Sutimlimab is a first-in-class monoclonal antibody in development for the treatment of cold agglutinin disease, a rare form of autoimmune haemolytic anaemia, caused by cold-reacting autoantibodies. These antibodies bind to red blood cell membranes and destroy them, leading to anaemia. Symptoms include chronic debilitating fatigue, acrocyanosis, shortness of breath and other anaemia-related symptoms, leading to a poor quality of life and increased health resource utilization. In chronic cold agglutinin disease, the patient is more symptomatic during winter months. Therapeutic options may range from using warm clothing and avoiding exposure to cold weather to blood transfusions and chemotherapy.
Sutimlimab takes a novel approach by binding to the cold-reacting autoantibodies and preventing them from attacking the red blood cells. Sutimlimab acts by selectively inhibiting one of the three complement pathways in the immune system leaving the other two pathways intact. This potentially preserves some of complement’s immune functions although it is unclear whether this would provide a clinical benefit and data from the clinical trials will be needed to better understand this. If approved, sutimlimab has the potential to become the first treatment option for cold agglutinin disease.

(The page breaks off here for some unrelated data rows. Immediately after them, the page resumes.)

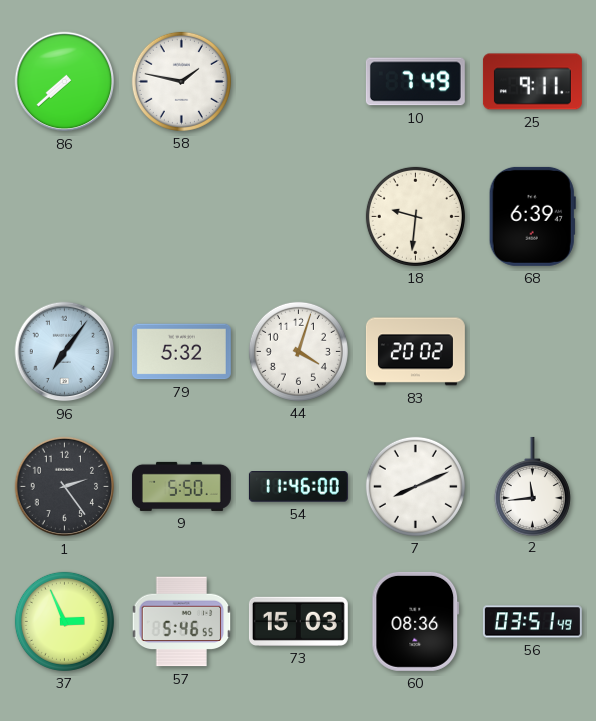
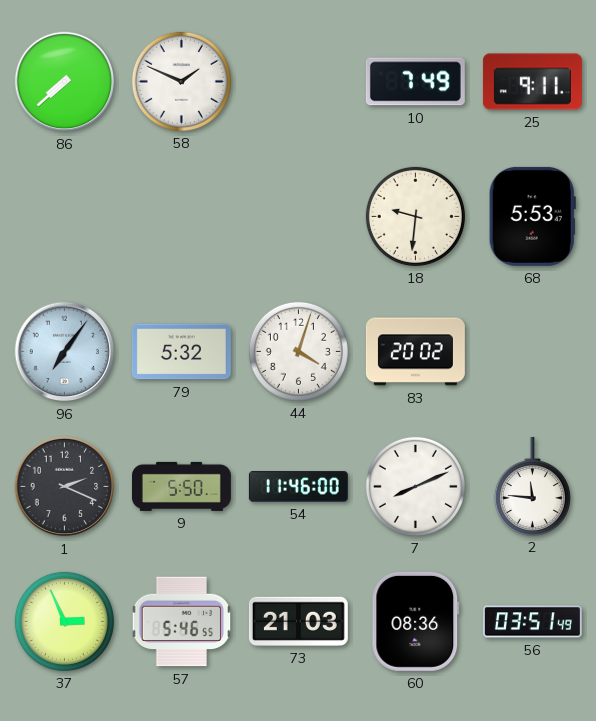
58: 1:47 -> 1:49
68: 6:39 -> 5:53
1: 2:24 -> 2:19
2: 11:44 -> 11:46
73: 15:03 -> 21:03
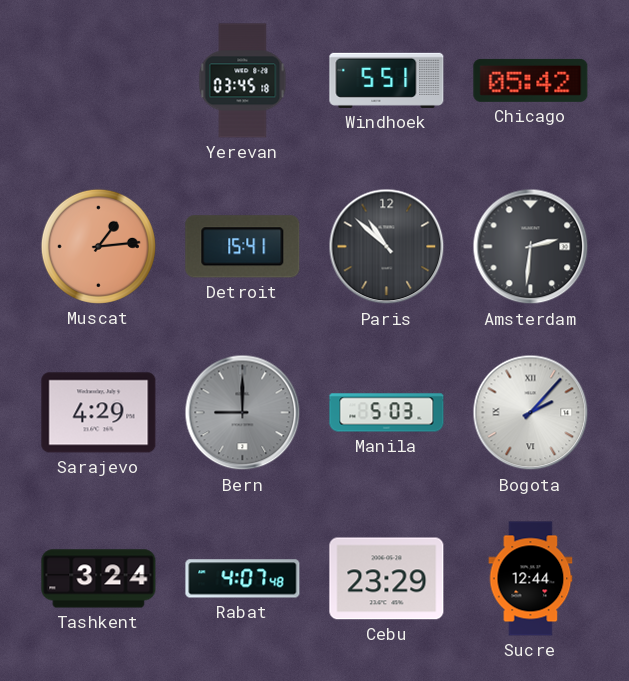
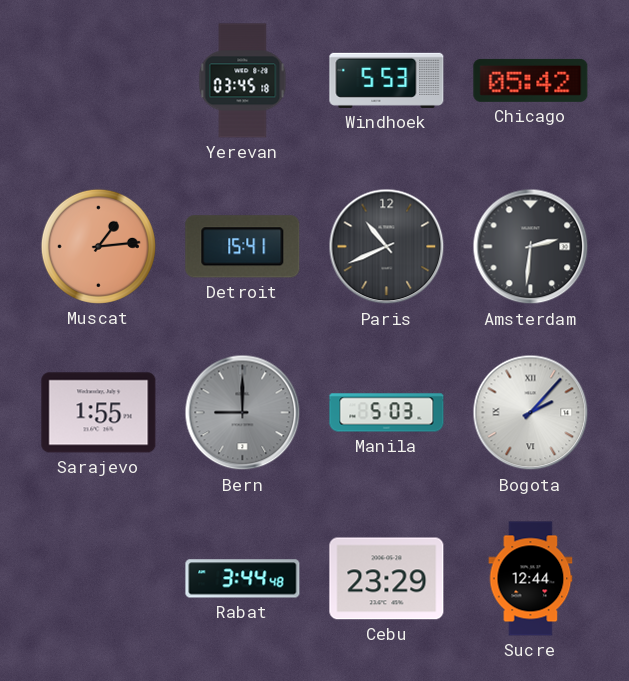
Windhoek: 5:51 -> 5:53
Paris: 10:52 -> 10:41
Sarajevo: 4:29 -> 1:55
Tashkent: 3:24 -> none
Rabat: 4:07 -> 3:44
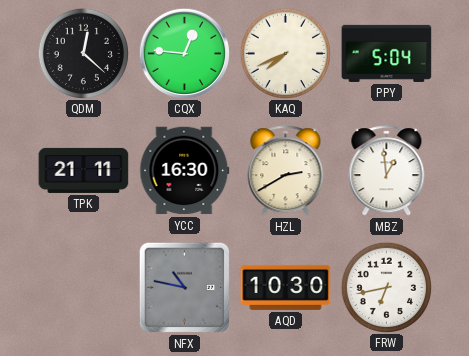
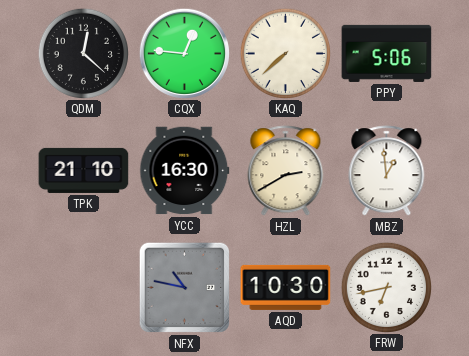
KAQ: 7:41 -> 7:38
PPY: 5:04 -> 5:06
TPK: 21:11 -> 21:10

Valoctocogene roxaparvovec is a gene therapy; it can modify the genes (functional units of heredity) of individuals with haemophilia A so that they can produce the clotting protein needed to allow the blood to clot. If licensed, valoctocogene roxaparvovec would be the first gene therapy for severe haemophilia A. Valoctocogene roxaparvovec administered as a single treatment would be sufficient to maintain normal levels of factor VIII in adult males with severe haemophilia A, and might reduce the need for regular factor VIII prophylaxis (preventative treatment).